(DATASET)

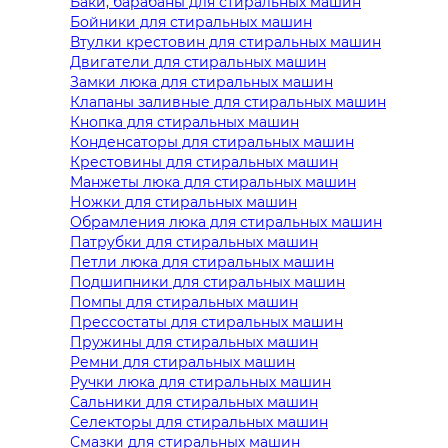
Баки, барабаны для стиральных машин
Бойники для стиральных машин
Втулки крестовин для стиральных машин
Двигатели для стиральных машин
Замки люка для стиральных машин
Клапаны заливные для стиральных машин
Кнопка для стиральных машин
Конденсаторы для стиральных машин
Крестовины для стиральных машин
Манжеты люка для стиральных машин
Ножки для стиральных машин
Обрамления люка для стиральных машин
Патрубки для стиральных машин
Петли люка для стиральных машин
Подшипники для стиральных машин
Помпы для стиральных машин
Прессостаты для стиральных машин
Пружины для стиральных машин
Ремни для стиральных машин
Ручки люка для стиральных машин
Сальники для стиральных машин
Селекторы для стиральных машин
Смазки для стиральных машин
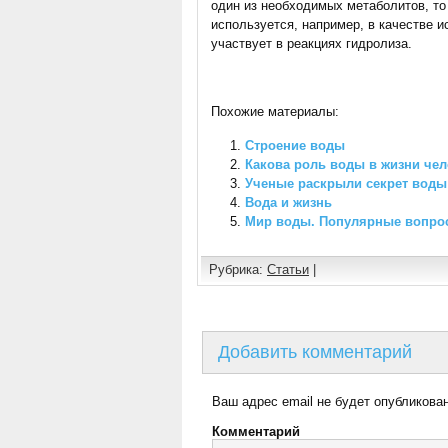
один из необходимых метаболитов, то
используется, например, в качестве и
участвует в реакциях гидролиза.
Похожие материалы:
Строение воды
Какова роль воды в жизни че
Ученые раскрыли секрет воды
Вода и жизнь
Мир воды. Популярные вопросы
Рубрика:
Статьи
|
Добавить комментарий
Ваш адрес email не будет опубликован
Комментарий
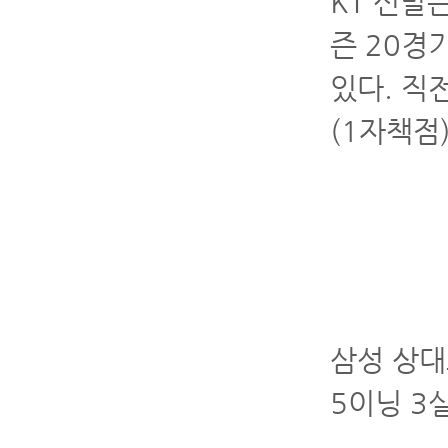
KT 선발
즌 20경
있다. 직
(1자책점
삼성 상대
5이닝 3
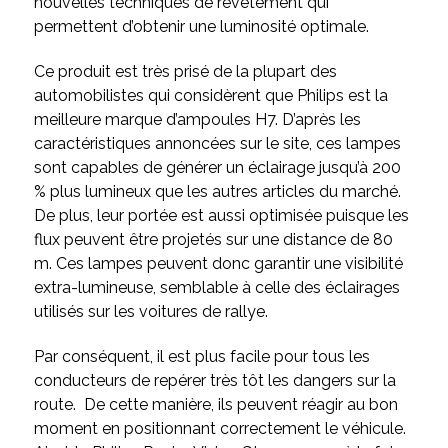
nouvelles techniques de revêtement qui
permettent d’obtenir une luminosité optimale.
Ce produit est très prisé de la plupart des
automobilistes qui considèrent que Philips est la
meilleure marque d’ampoules H7. D’après les
caractéristiques annoncées sur le site, ces lampes
sont capables de générer un éclairage jusqu’à 200
% plus lumineux que les autres articles du marché.
De plus, leur portée est aussi optimisée puisque les
flux peuvent être projetés sur une distance de 80
m. Ces lampes peuvent donc garantir une visibilité
extra-lumineuse, semblable à celle des éclairages
utilisés sur les voitures de rallye.
Par conséquent, il est plus facile pour tous les
conducteurs de repérer très tôt les dangers sur la
route. De cette manière, ils peuvent réagir au bon
moment en positionnant correctement le véhicule.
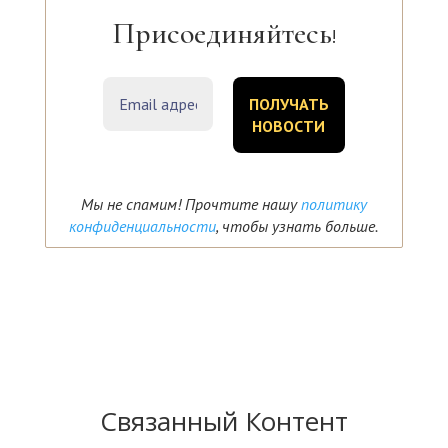
Присоединяйтесь
!
Мы не спамим! Прочтите нашу
политику
конфиденциальности
, чтобы узнать больше.
Связанный Контент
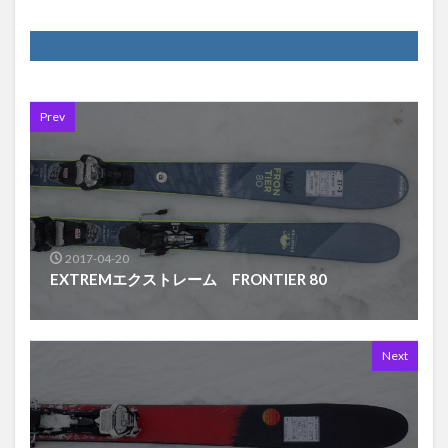
Prev
2017-04-20
EXTREMエクストレーム FRONTIER 80
Next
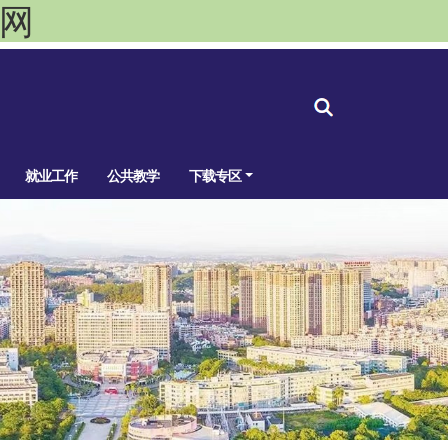
官网
就业工作
公共教学
下载专区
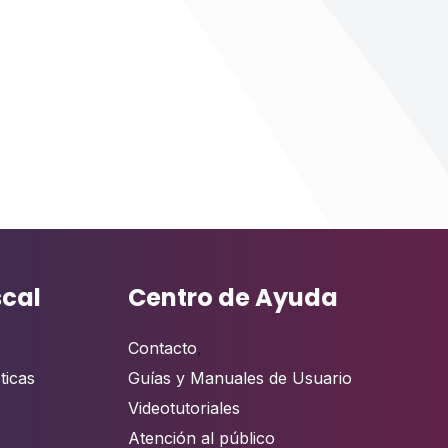
scal
Centro de Ayuda
Contacto
,
ticas
Guías y Manuales de Usuario
Videotutoriales
Atención al público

(End DATASET)

* TRY IT: Nothing but the lines from the start of the records above through the line with "участвует в реакциях гидролиза." should be retyped, each exactly as written; leave out all pictures.

* COMPLETED EXERCISE:
Баки, барабаны для стиральных машин
Бойники для стиральных машин
Втулки крестовин для стиральных машин
Двигатели для стиральных машин
Замки люка для стиральных машин
Клапаны заливные для стиральных машин
Кнопка для стиральных машин
Конденсаторы для стиральных машин
Крестовины для стиральных машин
Манжеты люка для стиральных машин
Ножки для стиральных машин
Обрамления люка для стиральных машин
Патрубки для стиральных машин
Петли люка для стиральных машин
Подшипники для стиральных машин
Помпы для стиральных машин
Прессостаты для стиральных машин
Пружины для стиральных машин
Ремни для стиральных машин
Ручки люка для стиральных машин
Сальники для стиральных машин
Селекторы для стиральных машин
Смазки для стиральных машин
один из необходимых метаболитов, то
используется, например, в качестве и
участвует в реакциях гидролиза.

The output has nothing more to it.